» Problem statement: Would you please return the data below verbatim, without its pictures?

===== Available records

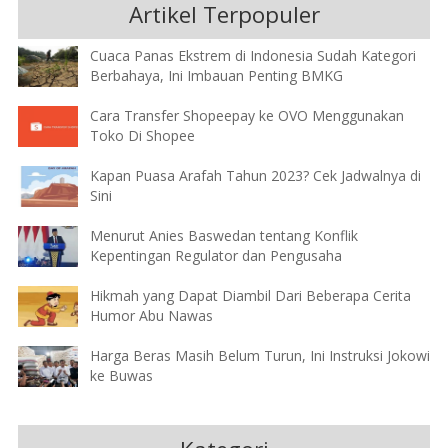
Artikel Terpopuler
Cuaca Panas Ekstrem di Indonesia Sudah Kategori
Berbahaya, Ini Imbauan Penting BMKG
Cara Transfer Shopeepay ke OVO Menggunakan
Toko Di Shopee
Kapan Puasa Arafah Tahun 2023? Cek Jadwalnya di
Sini
Menurut Anies Baswedan tentang Konflik
Kepentingan Regulator dan Pengusaha
Hikmah yang Dapat Diambil Dari Beberapa Cerita
Humor Abu Nawas
Harga Beras Masih Belum Turun, Ini Instruksi Jokowi
ke Buwas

==========

» Expected answer:
Artikel Terpopuler
Cuaca Panas Ekstrem di Indonesia Sudah Kategori
Berbahaya, Ini Imbauan Penting BMKG
Cara Transfer Shopeepay ke OVO Menggunakan
Toko Di Shopee
Kapan Puasa Arafah Tahun 2023? Cek Jadwalnya di
Sini
Menurut Anies Baswedan tentang Konflik
Kepentingan Regulator dan Pengusaha
Hikmah yang Dapat Diambil Dari Beberapa Cerita
Humor Abu Nawas
Harga Beras Masih Belum Turun, Ini Instruksi Jokowi
ke Buwas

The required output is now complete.